A whole egg contains a considerable amount of zinc mineral that may facilitate you to meet your zinc requirement. Three eggs comprise nearly 1.4 mg of zinc or 12-14% of the DV. They are also an ideal way to have choline, a nutrient, incredibly crucial for your overall health.

Recommended Intake of Zinc Supplements

Appropriate zinc consumption is particularly significant for kids as light zinc insufficiency can lead to stunted growth, maximized risk of diseases, acute diarrhea, and respiratory tract infections.

The suggested intake for children 2-7 years old ranges from 2-4 mg, enhancing as the kid gets older. Males 8-13 years old need 7 mg of zinc on a daily basis. After the age of 13, this needs a boost to the 12 mg per day needed for all adult men.

For women over the age of 7, the need remains stable at 7 mg per day, except for ages 13-18, where this requirement maximizes to 10 mg per day. Pregnant and lactating females have an enhanced requirement for zinc mineral.

Interactions with Medications

This mineral supplement has the potential to interact with different kinds of medications. People consuming these medications daily must speak to their healthcare experts about their daily consumption of this mineral. Some of the examples are explained below;

  • Antibiotics

The quinolone and tetracycline antibiotics interact with this traced mineral in your gastrointestinal tract. It prevents the absorption of not only zinc but also antibiotics.  Consuming this antibiotic at least three hours before or 3 to 5 hours after consuming a zinc supplement can reduce this interaction.

  • Penicillamine

Zinc mineral may minimize the absorption and action of penicillamine. It is a drug utilized for the treatment of rheumatoid arthritis. You can decrease this interaction by taking zinc supplements at least three hours before or after consuming penicillamine.

  • Diuretics

Thiazide diuretics like chlorthalidone and hydrochlorothiazide maximize urinary zinc excretion by as 50 %. Long time usage of thiazide diuretics may deplete zinc levels so that doctors should observe zinc status in people consuming these medications.

Conclusion

Zinc is a crucial traced mineral, and your body is unable to make it. Obtaining an adequate amount of this essential mineral is highly essential for maintaining good health, facilitating a healthy immune system, and a sense of taste and smell. There are plenty of other health benefits associated with the zinc, and that is improving skin health, reducing the risk of age-related diseases, depression, and many more.

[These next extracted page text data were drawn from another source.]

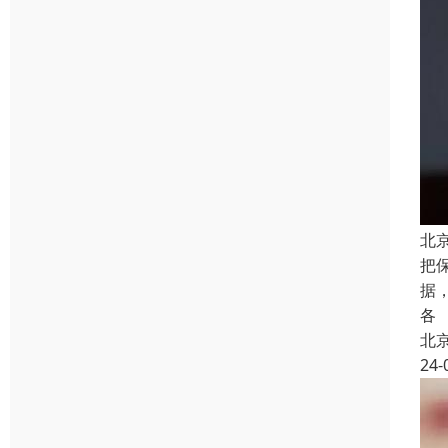
北
把
据
各
北
24-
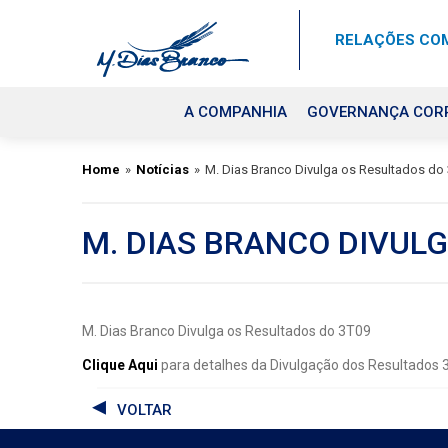
RELAÇÕES COM
A COMPANHIA
GOVERNANÇA COR
Home
»
Notícias
»
M. Dias Branco Divulga os Resultados do
M. DIAS BRANCO DIVUL
M. Dias Branco Divulga os Resultados do 3T09
Clique Aqui
para detalhes da Divulgação dos Resultados
VOLTAR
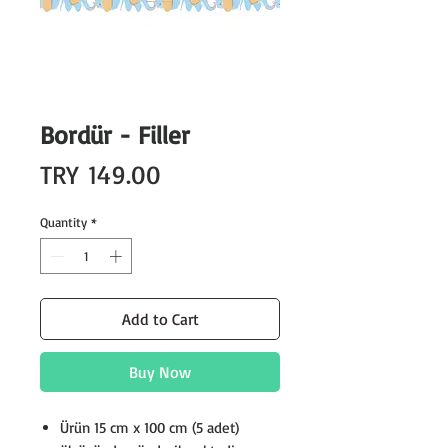
Bordür - Filler
Price
TRY 149.00
Quantity
*
Add to Cart
Buy Now
Ürün 15 cm x 100 cm (5 adet)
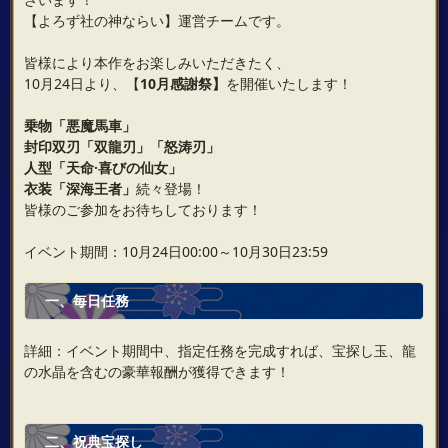
【よろず社の神ならい】運営チームです。
皆様により本作をお楽しみいただきたく、
10月24日より、【
10月感謝祭】
を開催いたします！
乗物「悪魔馬車」
封印双刃「双龍刃」「怒涛刃」
人型「天命·喜びの仙女」
衣装「深海王者」
続々登場！
皆様のご参加をお待ちしております！
イベント期間：10月24日00:00～10月30日23:59
一、毎日任務
詳細：イベント期間中、指定任務を完成すれば、宝探し玉、龍
の水晶を含むの豪華報酬が獲得できます！
二、祝典宝探し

The ideal technique to make sure you obtain an appropriate amount of this mineral is to eat a diet with excellent sources of zinc like red meat, liver, poultry, seafood, seeds, dark chocolates, and dairy products.

 If you are worried about not receiving the appropriate amount of zinc mineral in your diet and are at risk of zinc deficiency, you should consult a professional health practitioner and doctor about the possibility of consuming zinc supplements.